TERNATE – Malut United resmi menjalin kerja sama strategis dengan raksasa sepak bola Portugal, SL Benfica, untuk membangun Akademi Merah Putih di Maluku Utara. Proyek ambisius ini difokuskan pada pembinaan bakat usia dini (7-9 tahun) dengan mengadopsi kurikulum kelas dunia milik Benfica yang telah terbukti melahirkan bintang-bintang global.

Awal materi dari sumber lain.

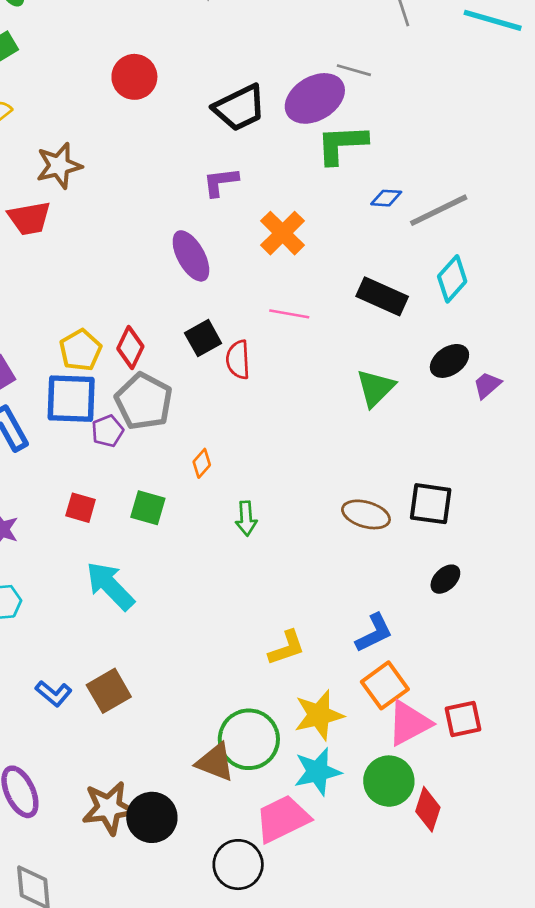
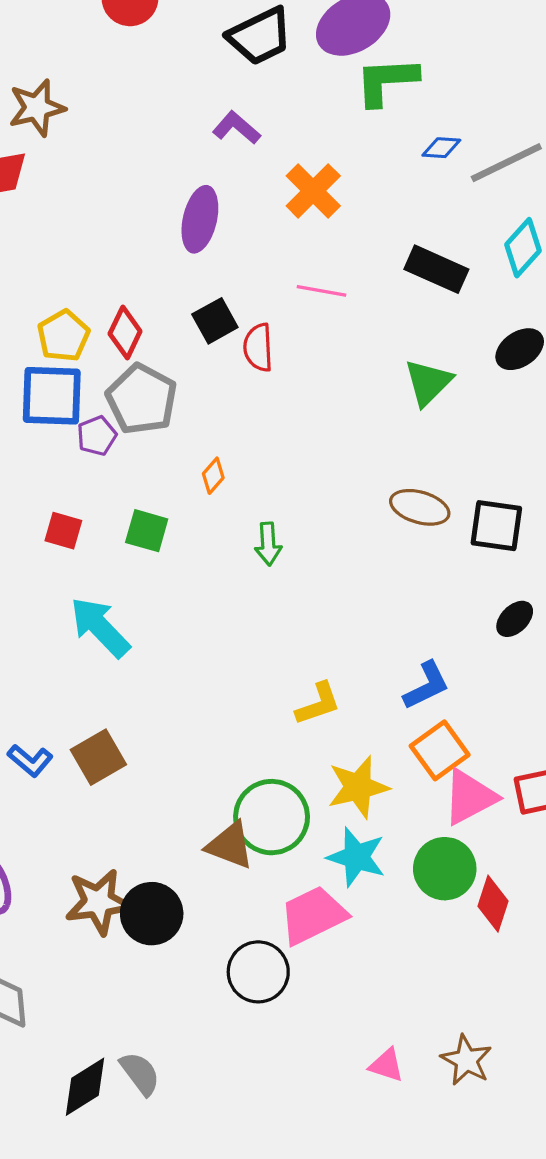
purple L-shape: (221, 182) -> (237, 128), turned 48
purple ellipse: (191, 256) -> (200, 219), turned 42
brown ellipse: (366, 514) -> (420, 507), moved
cyan star: (318, 772) -> (356, 857), turned 30

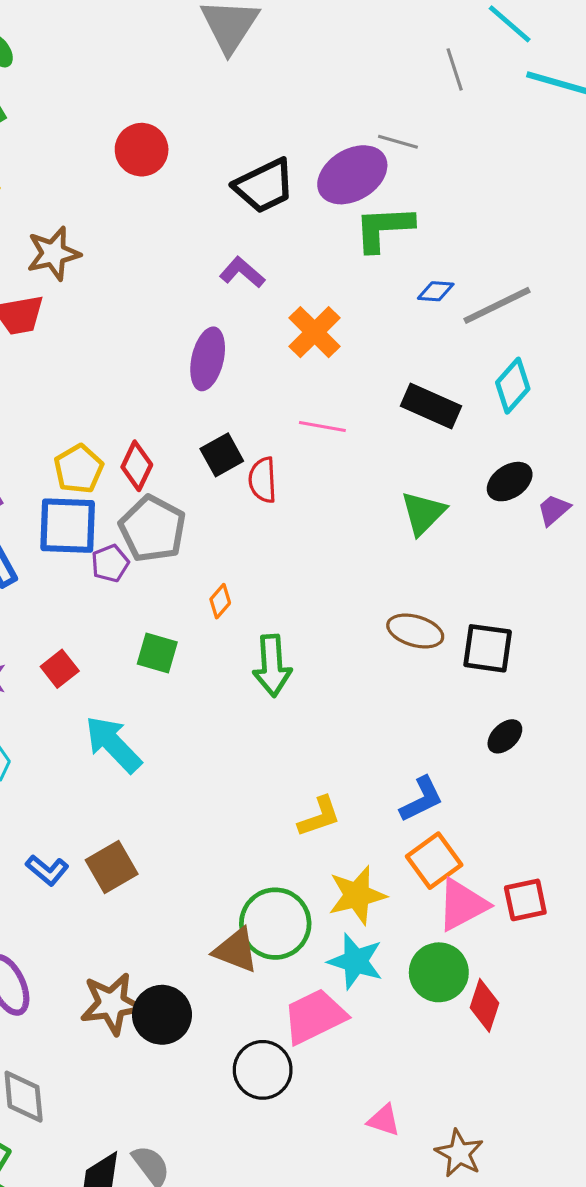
red square: (63, 531) -> (60, 669), moved, turned 36
green arrow: (268, 544) -> (272, 666), size x1.5
pink triangle: (386, 1065) -> (384, 1120), moved

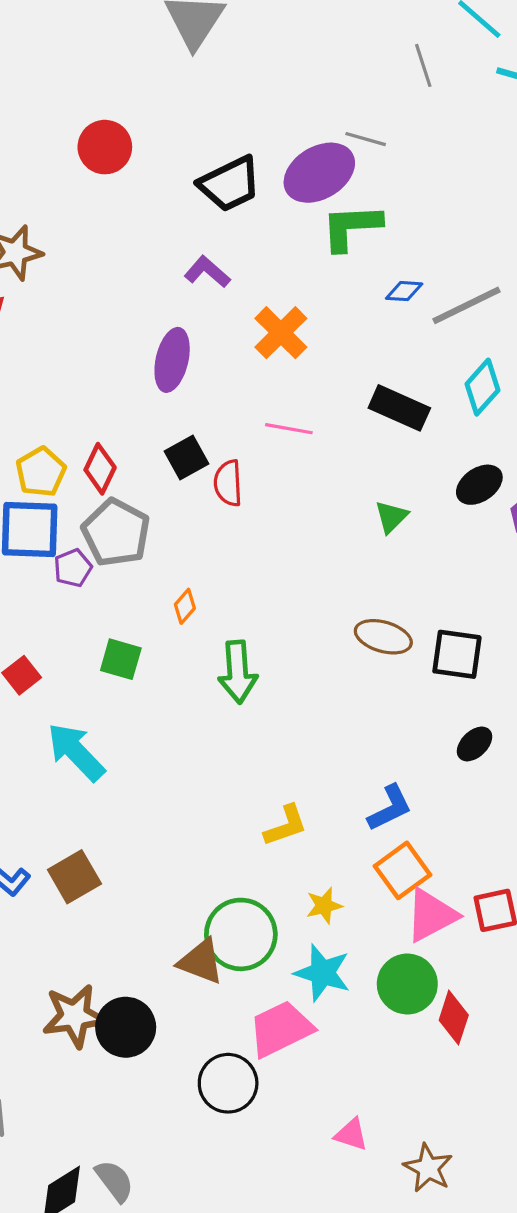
green triangle: (423, 513) -> (391, 517), size x0.7
yellow star: (357, 895) -> (324, 906), size x0.6

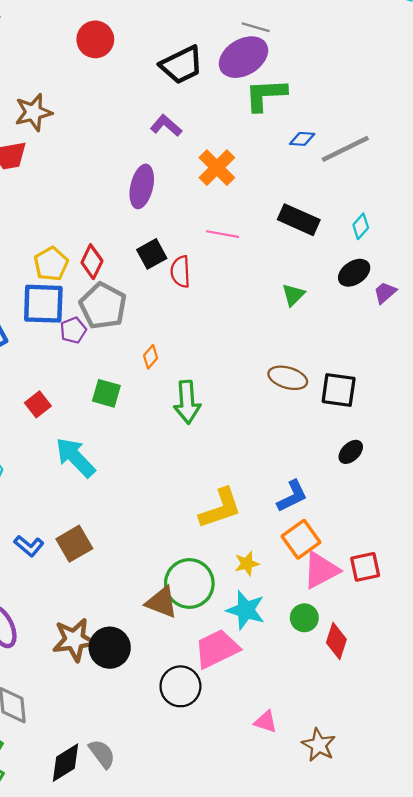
gray line: (366, 139) -> (256, 27), moved
cyan diamond: (483, 387) -> (361, 226), moved, size x0.7
yellow L-shape: (286, 826) -> (220, 508), size x1.4
green circle: (407, 984) -> (304, 618), size x0.7

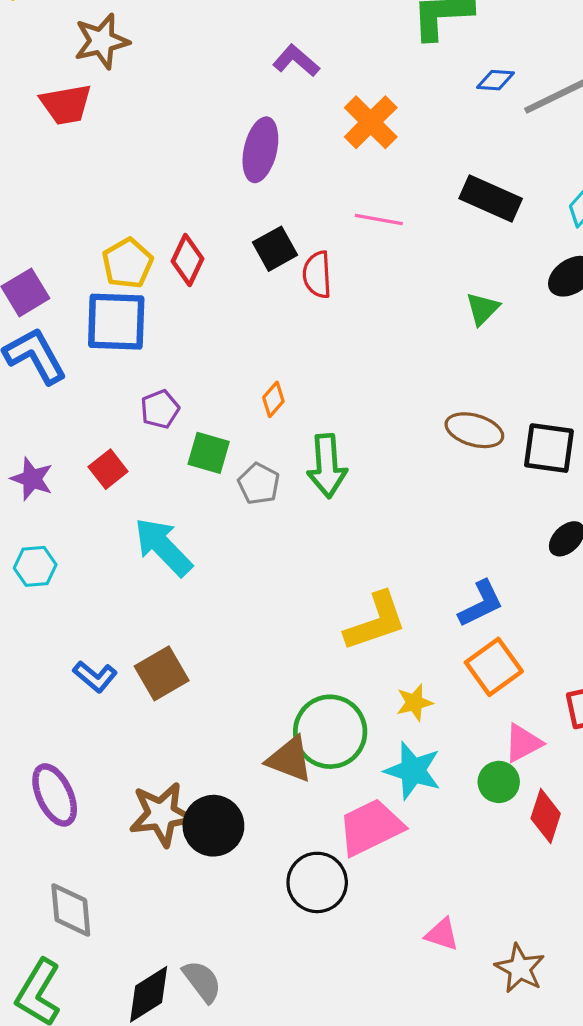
gray pentagon: (103, 306) -> (259, 484), moved, size x0.6
purple pentagon: (73, 330) -> (160, 409), moved
pink triangle: (321, 570) -> (523, 743), moved, size x0.7

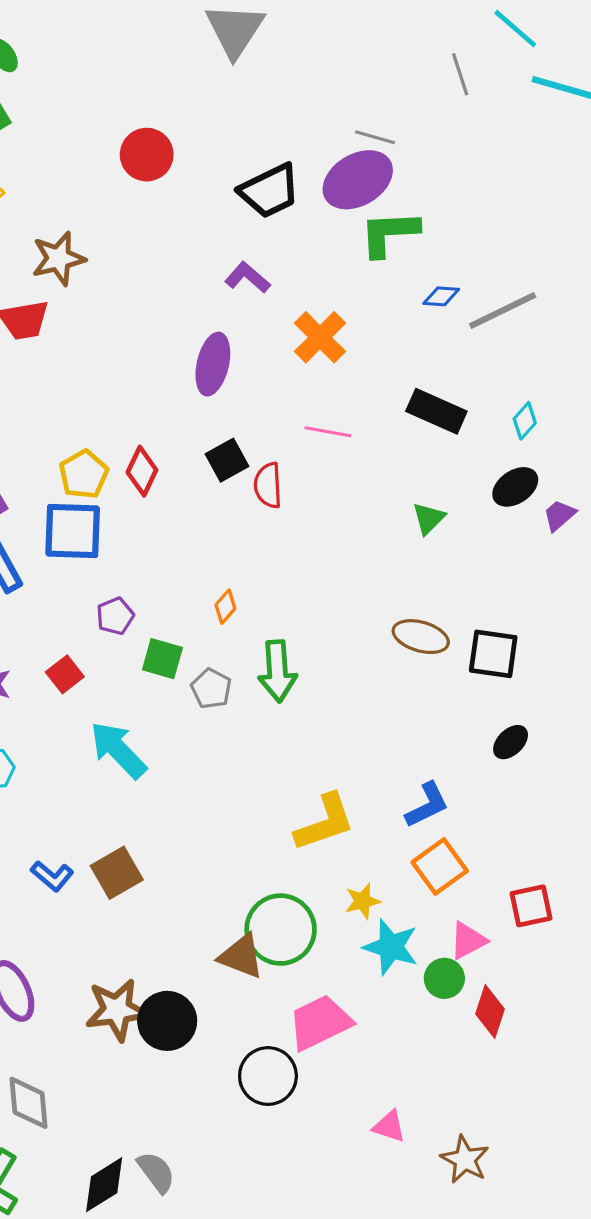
cyan star: (413, 771) -> (391, 947), moved

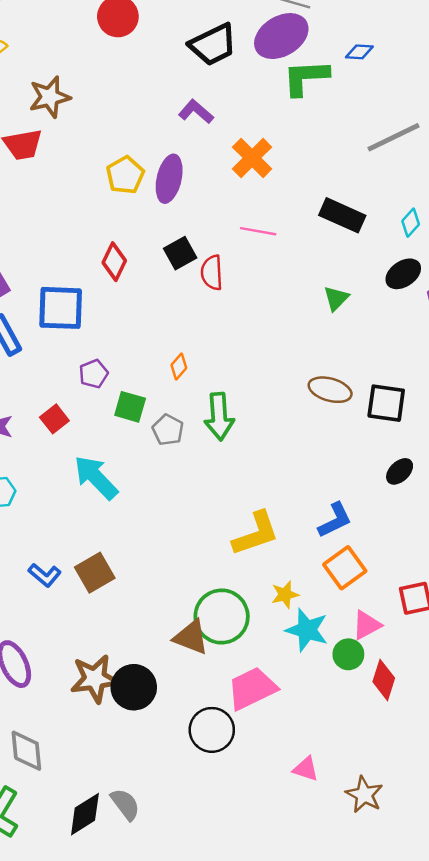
blue diamond: (441, 296) -> (359, 52), moved
yellow pentagon: (84, 474) -> (125, 175), moved

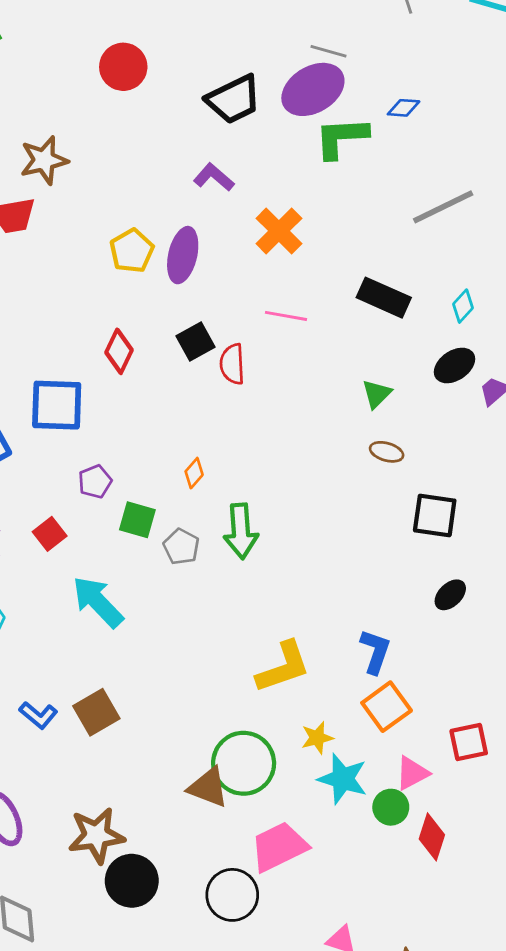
brown ellipse: (330, 390) -> (387, 452), moved, size x0.7
blue L-shape: (335, 520) -> (375, 651), turned -45
black circle: (134, 687) -> (132, 881), moved

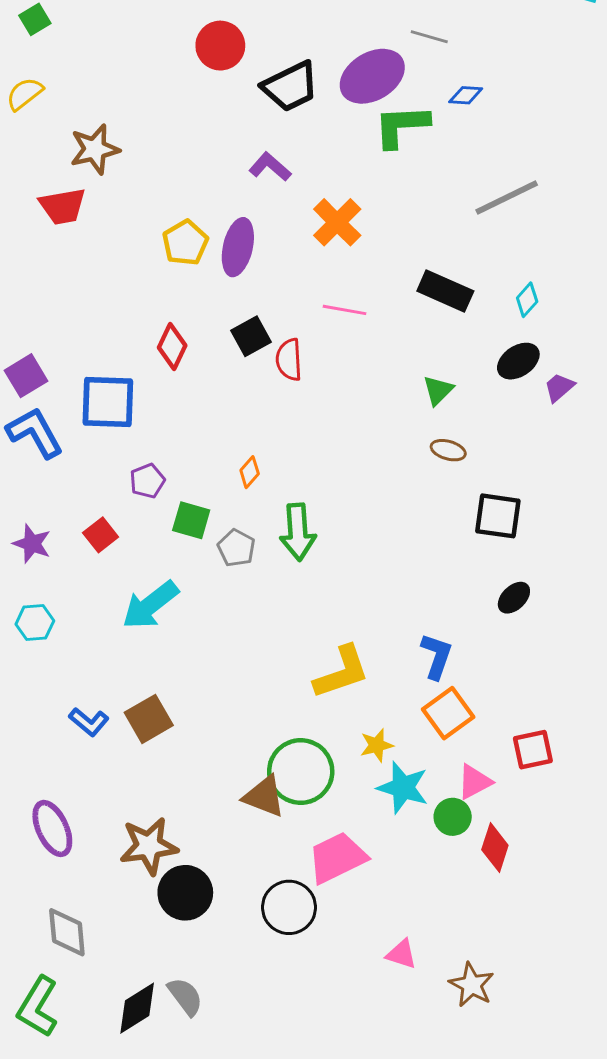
gray line: (329, 51) -> (429, 37), moved
red circle: (123, 67) -> (220, 46), moved
cyan arrow: (98, 602) -> (150, 605), turned -84

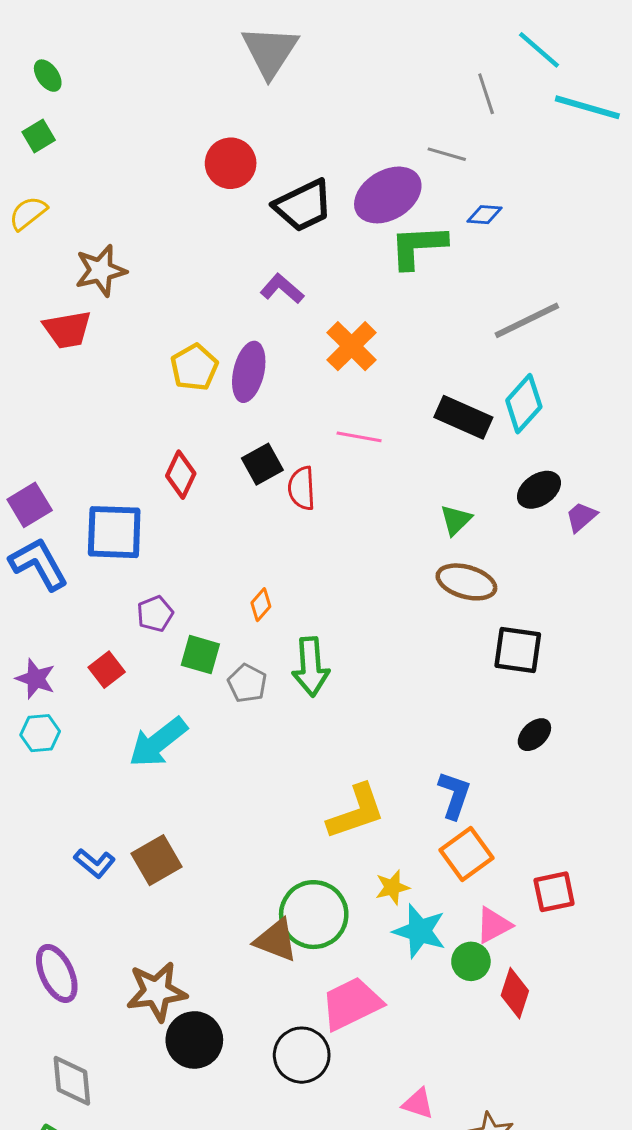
cyan diamond: (527, 300) -> (524, 404), moved, size x1.6
brown ellipse: (448, 450) -> (466, 582), size x1.6
cyan hexagon: (35, 623) -> (40, 733), moved

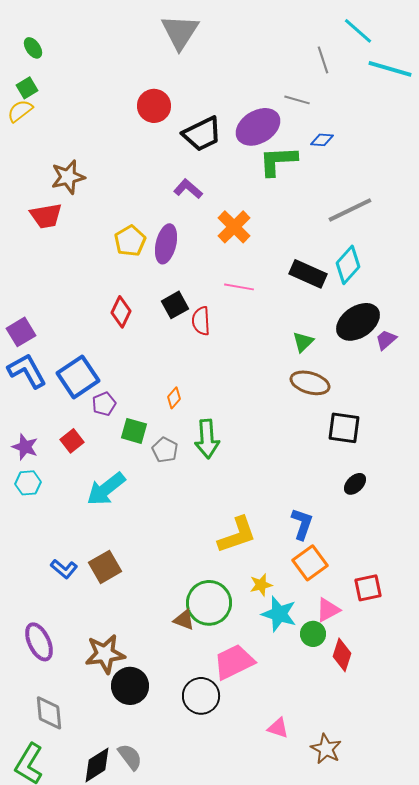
yellow semicircle: (28, 213) -> (20, 111), moved
black ellipse: (539, 490) -> (358, 322), size x1.5
blue square: (114, 532) -> (78, 377), moved, turned -36
brown triangle: (276, 940) -> (184, 620), size x0.7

CEO Malut United, Willem D. Nanlohy, menegaskan bahwa langkah ini merupakan bentuk kontribusi nyata klub berjuluk Laskar Kie Raha untuk memajukan sepak bola di wilayah Indonesia Timur, khususnya bagi anak-anak di Maluku Utara, Maluku, hingga Papua.
Program pengembangan talenta ini akan berjalan dengan kontrak awal selama lima tahun, di mana SL Benfica mengirimkan dua tenaga ahli, Lourenco dos Reis Ferreira dan Davide da Rocha Gomes, untuk memantau langsung proses seleksi dan pelatihan. Keunikan dari Akademi Merah Putih ini adalah konsepnya yang menyerupai “pesantren sepak bola”, di mana seluruh biaya digratiskan sepenuhnya. Selain fokus pada aspek teknis dan fisik, para siswa juga akan dibekali dengan penguatan pendidikan agama serta pembentukan karakter yang fundamental untuk masa depan mereka.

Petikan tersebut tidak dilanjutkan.